**Task prompt**
All lines holding the word "sich" in the listing below need to be copied.

**Listed entries**
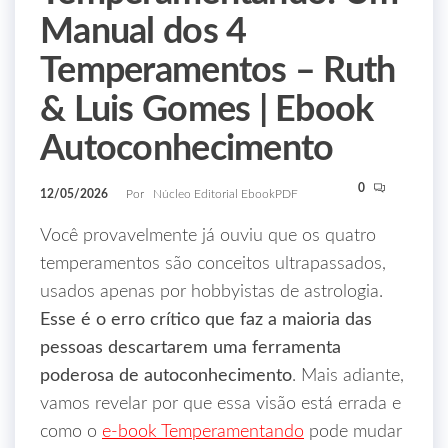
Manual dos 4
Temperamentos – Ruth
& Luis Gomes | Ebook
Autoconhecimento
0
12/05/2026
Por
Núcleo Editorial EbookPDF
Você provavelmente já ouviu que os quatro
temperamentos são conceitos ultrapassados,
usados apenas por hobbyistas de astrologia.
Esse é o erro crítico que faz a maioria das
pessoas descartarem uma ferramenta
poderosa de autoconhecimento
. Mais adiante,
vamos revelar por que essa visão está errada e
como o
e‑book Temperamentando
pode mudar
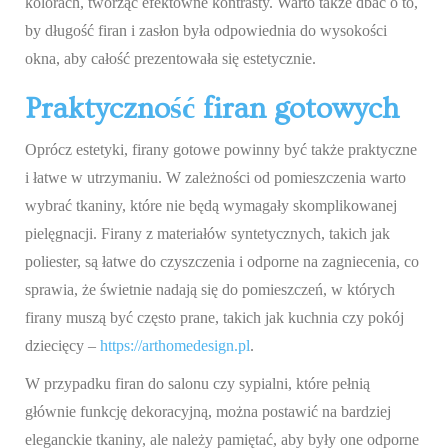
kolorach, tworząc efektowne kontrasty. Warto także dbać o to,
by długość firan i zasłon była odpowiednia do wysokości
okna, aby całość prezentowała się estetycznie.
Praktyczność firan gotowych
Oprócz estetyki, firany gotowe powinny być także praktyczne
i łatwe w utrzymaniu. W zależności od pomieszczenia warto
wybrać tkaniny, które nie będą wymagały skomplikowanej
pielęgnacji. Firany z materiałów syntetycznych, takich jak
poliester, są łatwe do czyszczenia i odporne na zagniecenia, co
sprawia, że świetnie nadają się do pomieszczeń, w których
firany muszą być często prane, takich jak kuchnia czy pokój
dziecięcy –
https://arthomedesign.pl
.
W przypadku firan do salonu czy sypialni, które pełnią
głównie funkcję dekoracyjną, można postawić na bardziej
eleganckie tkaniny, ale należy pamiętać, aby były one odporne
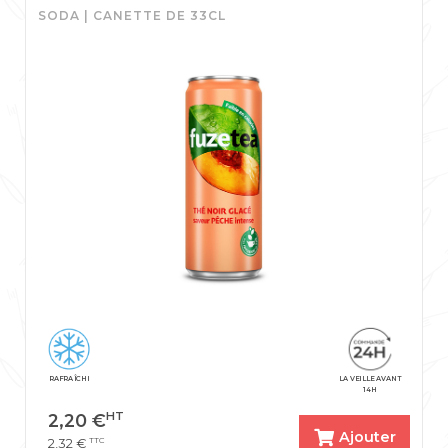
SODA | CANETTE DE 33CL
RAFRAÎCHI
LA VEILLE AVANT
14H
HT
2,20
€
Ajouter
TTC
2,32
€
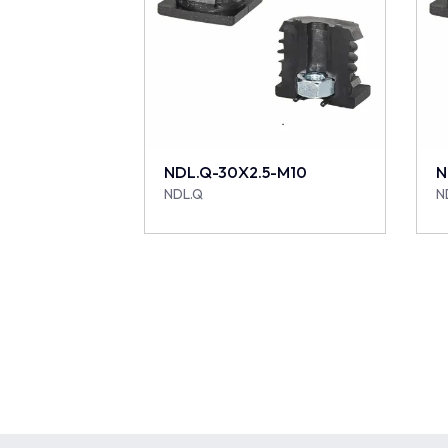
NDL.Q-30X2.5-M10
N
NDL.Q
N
...
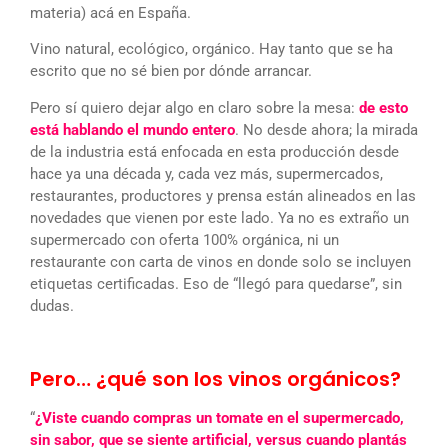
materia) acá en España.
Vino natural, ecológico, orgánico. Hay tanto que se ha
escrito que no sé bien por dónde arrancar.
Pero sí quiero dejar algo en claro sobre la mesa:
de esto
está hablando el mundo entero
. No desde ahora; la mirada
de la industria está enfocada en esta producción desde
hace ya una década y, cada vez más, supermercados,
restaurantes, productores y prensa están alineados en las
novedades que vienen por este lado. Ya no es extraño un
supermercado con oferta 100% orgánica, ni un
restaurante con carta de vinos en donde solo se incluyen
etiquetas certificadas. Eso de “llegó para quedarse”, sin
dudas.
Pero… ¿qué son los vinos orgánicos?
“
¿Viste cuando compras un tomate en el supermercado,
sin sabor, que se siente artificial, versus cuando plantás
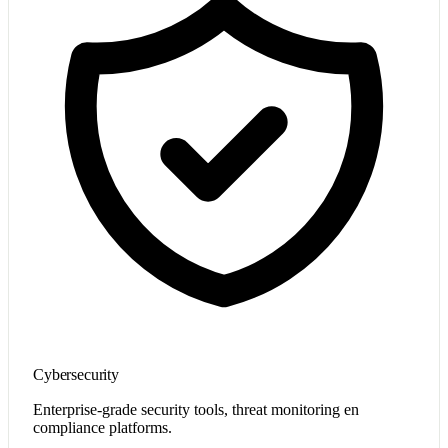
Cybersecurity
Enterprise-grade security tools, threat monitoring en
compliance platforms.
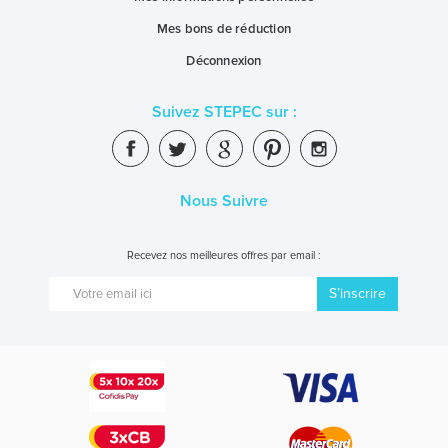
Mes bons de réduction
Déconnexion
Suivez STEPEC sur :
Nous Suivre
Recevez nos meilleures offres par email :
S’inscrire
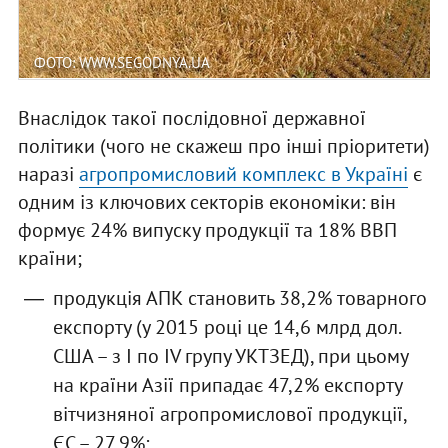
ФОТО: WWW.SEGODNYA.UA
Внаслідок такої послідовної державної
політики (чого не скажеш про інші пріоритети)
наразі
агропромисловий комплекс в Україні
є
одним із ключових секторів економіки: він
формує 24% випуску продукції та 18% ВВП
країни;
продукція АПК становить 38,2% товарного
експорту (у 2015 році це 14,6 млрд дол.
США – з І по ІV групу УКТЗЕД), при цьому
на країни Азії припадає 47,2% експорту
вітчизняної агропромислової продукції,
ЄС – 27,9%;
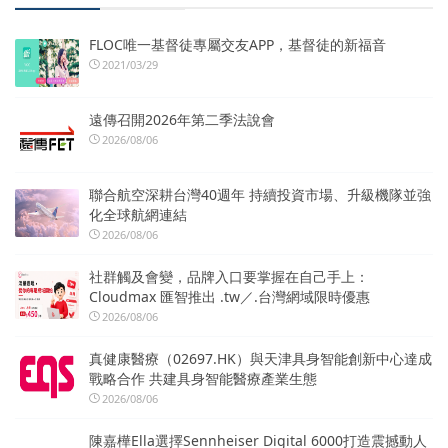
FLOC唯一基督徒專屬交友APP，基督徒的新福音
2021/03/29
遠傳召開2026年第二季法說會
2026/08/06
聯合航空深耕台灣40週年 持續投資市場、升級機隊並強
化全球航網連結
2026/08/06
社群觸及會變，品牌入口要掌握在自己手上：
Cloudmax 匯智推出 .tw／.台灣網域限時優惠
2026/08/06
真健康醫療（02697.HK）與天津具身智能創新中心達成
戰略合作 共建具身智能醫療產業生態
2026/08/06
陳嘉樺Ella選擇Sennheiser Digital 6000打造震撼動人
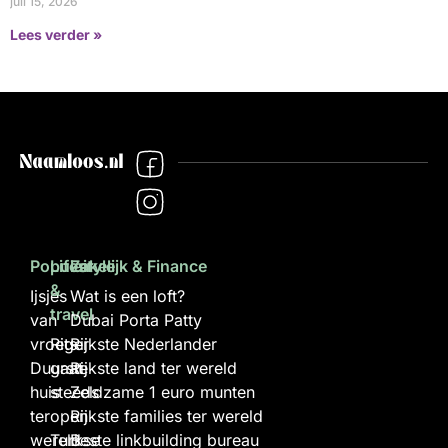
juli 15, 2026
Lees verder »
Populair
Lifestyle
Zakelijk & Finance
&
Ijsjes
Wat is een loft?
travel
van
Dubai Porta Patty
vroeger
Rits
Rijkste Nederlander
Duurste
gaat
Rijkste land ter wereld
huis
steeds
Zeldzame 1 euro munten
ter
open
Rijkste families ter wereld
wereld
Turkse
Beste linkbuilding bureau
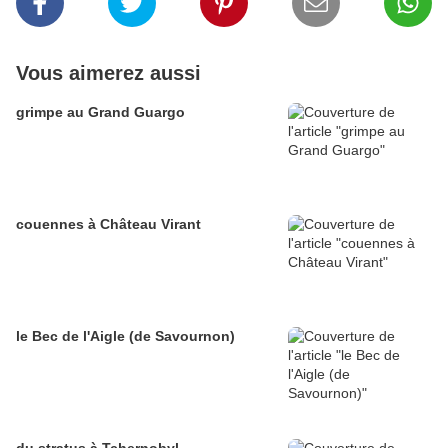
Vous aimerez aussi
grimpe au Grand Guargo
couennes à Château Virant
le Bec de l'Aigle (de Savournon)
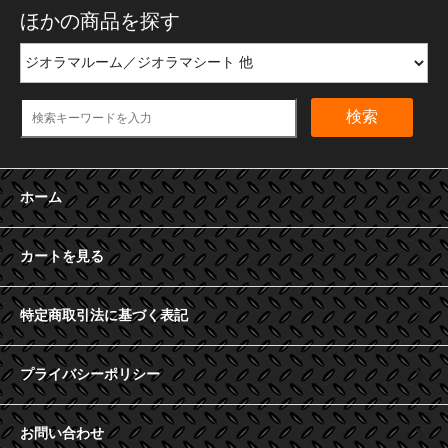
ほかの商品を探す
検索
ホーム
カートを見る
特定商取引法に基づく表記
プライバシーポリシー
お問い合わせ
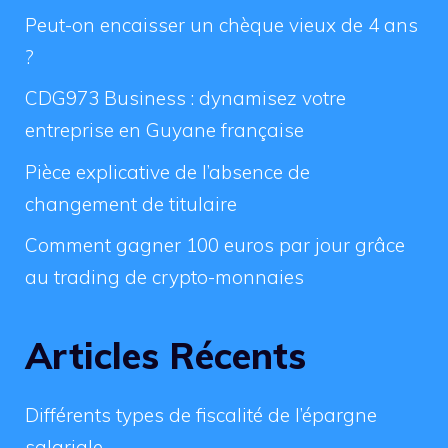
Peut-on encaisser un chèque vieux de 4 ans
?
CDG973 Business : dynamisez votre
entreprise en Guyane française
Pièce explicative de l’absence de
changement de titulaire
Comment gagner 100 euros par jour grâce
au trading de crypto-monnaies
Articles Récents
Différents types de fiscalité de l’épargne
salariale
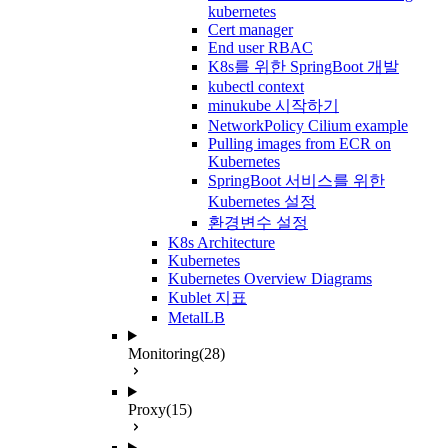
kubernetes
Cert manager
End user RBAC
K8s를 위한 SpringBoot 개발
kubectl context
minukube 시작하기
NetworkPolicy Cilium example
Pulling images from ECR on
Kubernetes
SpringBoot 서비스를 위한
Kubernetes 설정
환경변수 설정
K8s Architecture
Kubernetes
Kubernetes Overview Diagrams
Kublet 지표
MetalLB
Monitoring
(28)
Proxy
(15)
* * *
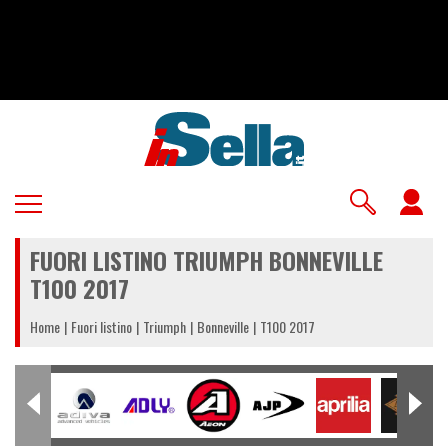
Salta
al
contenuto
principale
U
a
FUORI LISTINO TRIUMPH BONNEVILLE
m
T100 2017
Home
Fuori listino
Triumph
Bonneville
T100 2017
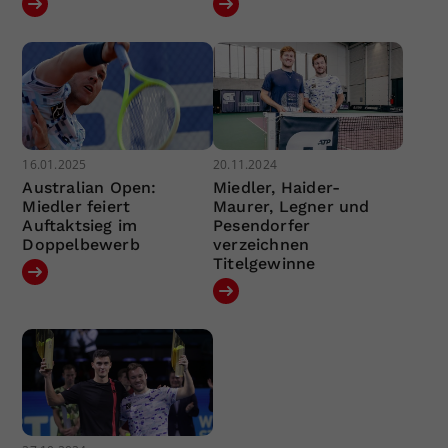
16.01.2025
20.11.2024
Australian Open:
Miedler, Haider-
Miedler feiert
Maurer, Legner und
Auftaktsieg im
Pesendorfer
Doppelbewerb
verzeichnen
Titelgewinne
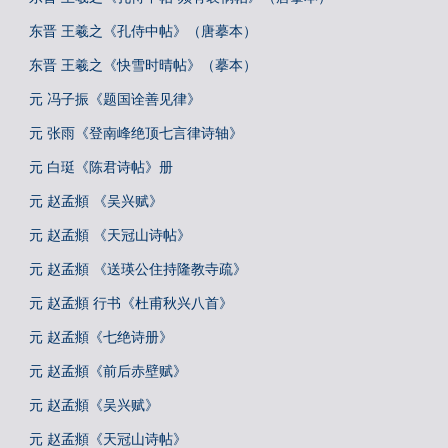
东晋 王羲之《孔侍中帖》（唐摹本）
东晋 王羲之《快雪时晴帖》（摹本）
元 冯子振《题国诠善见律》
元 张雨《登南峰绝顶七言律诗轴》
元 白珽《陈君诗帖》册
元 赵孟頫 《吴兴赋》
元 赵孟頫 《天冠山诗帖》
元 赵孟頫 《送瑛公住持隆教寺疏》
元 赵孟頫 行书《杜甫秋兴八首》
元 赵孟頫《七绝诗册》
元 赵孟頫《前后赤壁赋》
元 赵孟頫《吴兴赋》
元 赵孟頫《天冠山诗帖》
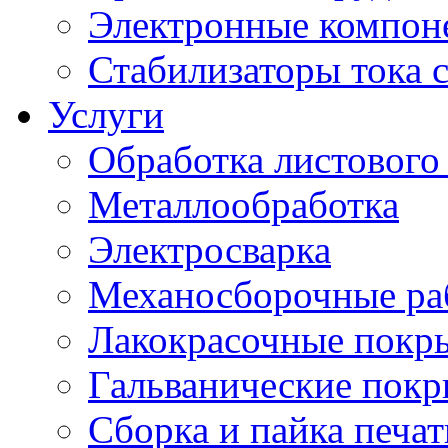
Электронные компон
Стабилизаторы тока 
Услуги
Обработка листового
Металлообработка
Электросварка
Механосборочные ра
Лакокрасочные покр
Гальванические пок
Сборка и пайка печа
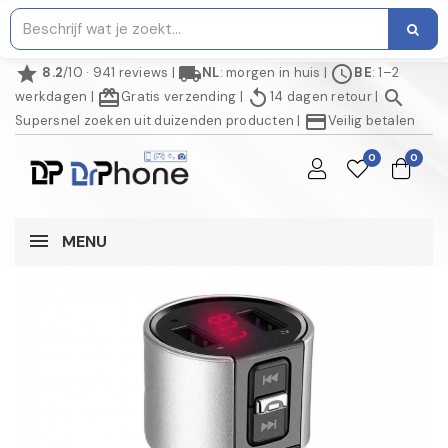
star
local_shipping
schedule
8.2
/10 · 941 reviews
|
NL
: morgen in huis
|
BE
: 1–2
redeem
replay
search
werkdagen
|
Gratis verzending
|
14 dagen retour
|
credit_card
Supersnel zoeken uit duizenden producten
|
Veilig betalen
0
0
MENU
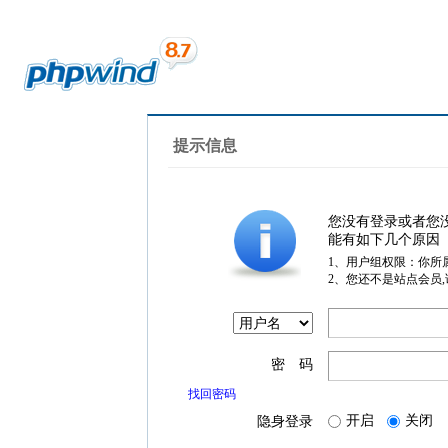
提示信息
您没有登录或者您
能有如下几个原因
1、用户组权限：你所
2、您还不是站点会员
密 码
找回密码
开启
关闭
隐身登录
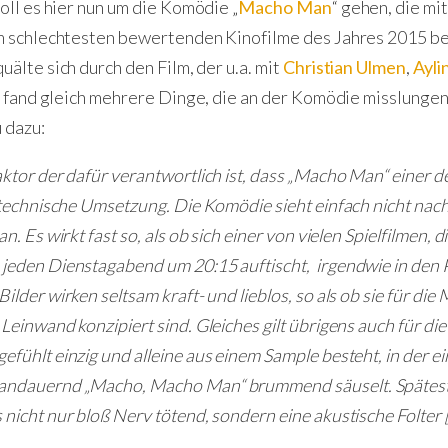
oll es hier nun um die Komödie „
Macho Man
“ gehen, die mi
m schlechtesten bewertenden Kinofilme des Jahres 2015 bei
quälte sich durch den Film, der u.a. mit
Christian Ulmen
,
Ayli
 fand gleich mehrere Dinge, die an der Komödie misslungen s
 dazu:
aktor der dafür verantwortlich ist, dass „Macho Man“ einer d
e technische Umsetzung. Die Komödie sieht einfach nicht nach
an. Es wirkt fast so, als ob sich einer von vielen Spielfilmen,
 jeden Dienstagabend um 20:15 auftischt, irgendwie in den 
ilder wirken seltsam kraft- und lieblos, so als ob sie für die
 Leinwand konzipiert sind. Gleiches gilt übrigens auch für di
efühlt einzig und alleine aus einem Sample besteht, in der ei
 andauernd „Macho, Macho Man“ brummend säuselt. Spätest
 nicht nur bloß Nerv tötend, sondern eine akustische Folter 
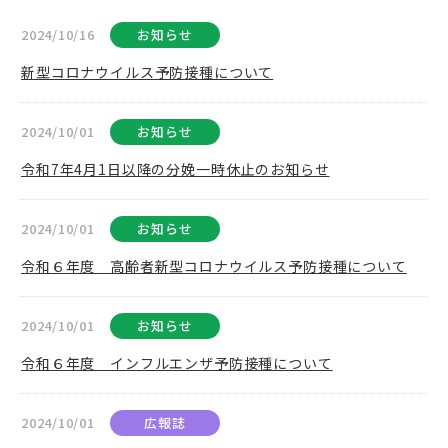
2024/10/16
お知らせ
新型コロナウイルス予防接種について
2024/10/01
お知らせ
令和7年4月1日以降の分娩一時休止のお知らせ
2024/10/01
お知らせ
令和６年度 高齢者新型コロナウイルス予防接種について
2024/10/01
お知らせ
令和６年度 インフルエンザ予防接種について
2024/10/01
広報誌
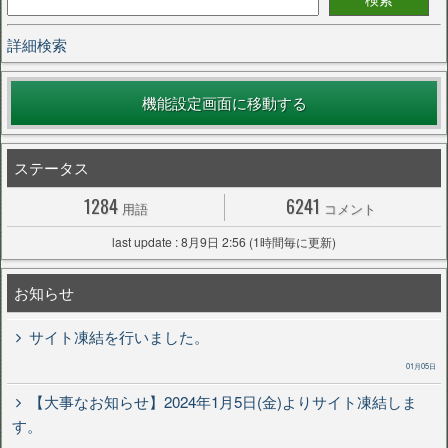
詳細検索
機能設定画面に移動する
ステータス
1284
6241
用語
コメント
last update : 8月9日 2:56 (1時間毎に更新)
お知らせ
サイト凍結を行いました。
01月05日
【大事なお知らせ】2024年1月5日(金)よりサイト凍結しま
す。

**Answer to the exercise**
quälte sich durch den Film, der u.a. mit
an. Es wirkt fast so, als ob sich einer von vielen Spielfilmen,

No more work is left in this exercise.